What made you then want to switch to pottery. Was this before you went to Andretta to study pottery or was it as a consequence of Andretta?

Pottery was initially a vacation I wanted from everything I was doing in the city. I felt I wasn’t feeling grounded in life. I felt working with mud would be peaceful. 

A lot of the students I get here, look at pottery as therapy. For me, more than it being about pottery, it was Himachal! I just wanted to go to Himachal! It is gorgeous. And I had to do something there. I came across Andretta and everything about it felt very doable. While in Himachal, I was still trying to keep my blog alive and trying to work on the Fabric Story. But eventually I put everything on pause and continued with pottery. 

Once I was back home, I wasn’t very sure how serious I was with taking it forward. I decided to get a wheel and continue with what I had learnt. I decided if I stuck to it for a year, I would think about a profession in this. And yeah, I basically stuck on. 

As a potter, how does your day typically begin at the studio?

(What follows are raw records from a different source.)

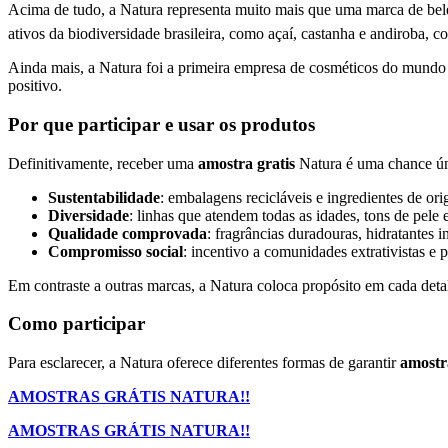
Acima de tudo, a Natura representa muito mais que uma marca de bele
ativos da biodiversidade brasileira, como açaí, castanha e andiroba, co
Ainda mais, a Natura foi a primeira empresa de cosméticos do mundo 
positivo.
Por que participar e usar os produtos
Definitivamente, receber uma
amostra gratis
Natura é uma chance úni
Sustentabilidade
: embalagens recicláveis e ingredientes de ori
Diversidade
: linhas que atendem todas as idades, tons de pele e
Qualidade comprovada
: fragrâncias duradouras, hidratantes 
Compromisso social
: incentivo a comunidades extrativistas e p
Em contraste a outras marcas, a Natura coloca propósito em cada deta
Como participar
Para esclarecer, a Natura oferece diferentes formas de garantir
amostr
AMOSTRAS GRÁTIS NATURA!!
AMOSTRAS GRÁTIS NATURA!!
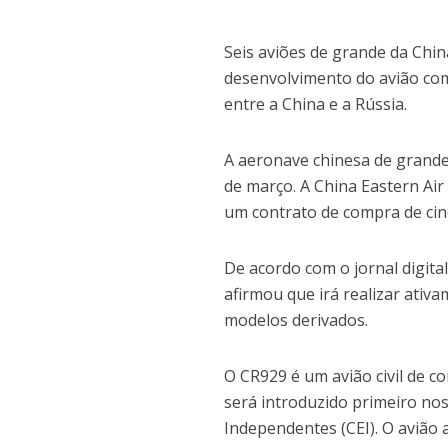
Seis aviões de grande da Chin
desenvolvimento do avião com
entre a China e a Rússia.
A aeronave chinesa de grande
de março. A China Eastern Ai
um contrato de compra de cin
De acordo com o jornal digit
afirmou que irá realizar ativ
modelos derivados.
O CR929 é um avião civil de c
será introduzido primeiro no
Independentes (CEI). O avião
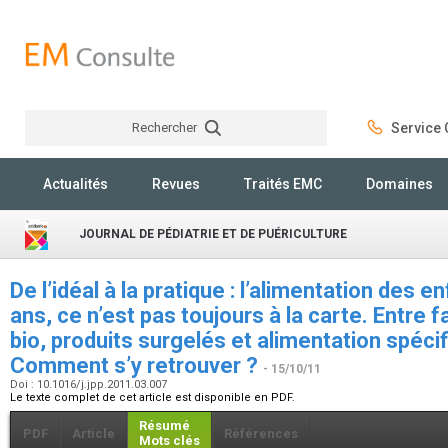
Rechercher
Service C
Rechercher
Actualités
Revues
Traités EMC
Domaines
JOURNAL DE PÉDIATRIE ET DE PUÉRICULTURE
De l’idéal à la pratique : l’alimentation des 
ans, ce n’est pas toujours à la carte. Entre 
bio, produits surgelés et alimentation spécif
Comment s’y retrouver ?
- 15/10/11
Doi : 10.1016/j.jpp.2011.03.007
Le texte complet de cet article est disponible en PDF.
Résumé
PDF
Article
Références
Mots clés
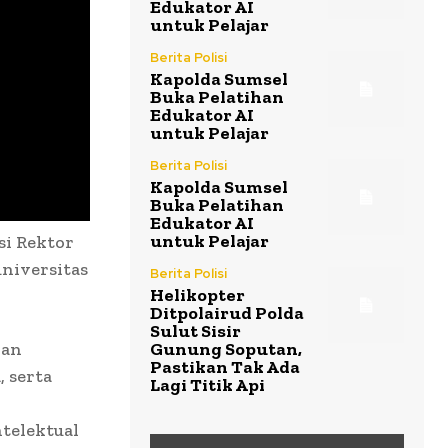
Edukator AI
untuk Pelajar
Berita Polisi
Kapolda Sumsel
Buka Pelatihan
Edukator AI
untuk Pelajar
Berita Polisi
Kapolda Sumsel
Buka Pelatihan
Edukator AI
untuk Pelajar
si Rektor
universitas
Berita Polisi
Helikopter
Ditpolairud Polda
Sulut Sisir
dan
Gunung Soputan,
Pastikan Tak Ada
 serta
Lagi Titik Api
telektual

Typically my day starts with me reaching the studio, making sure all the supplies are in place and everything is in order. I’m really particular about cleaning the space so I have to make sure everything is clean. I have to make tea and light my incense sticks and then I move on to my admin work. I can’t do my pottery unless I have my admin work sorted. 2 days a week I go to my teacher to learn. So that's how it has been lately.

The idea for this year however is to be able to work on my concepts every morning from 8am to  12pm and make use of that state of mind. I also have certain days allotted to creating content with my photographer and social media marketeer, Atul.  So 2-3 days a month we work 8-10 hours on just ideating and curating content. And I really look forward to those days!

A lot of what you do is never similar to what has already been done. How do you accumulate the knowledge you’ve learnt from a previously created piece into a newer piece which may not be similar to what you’ve already created?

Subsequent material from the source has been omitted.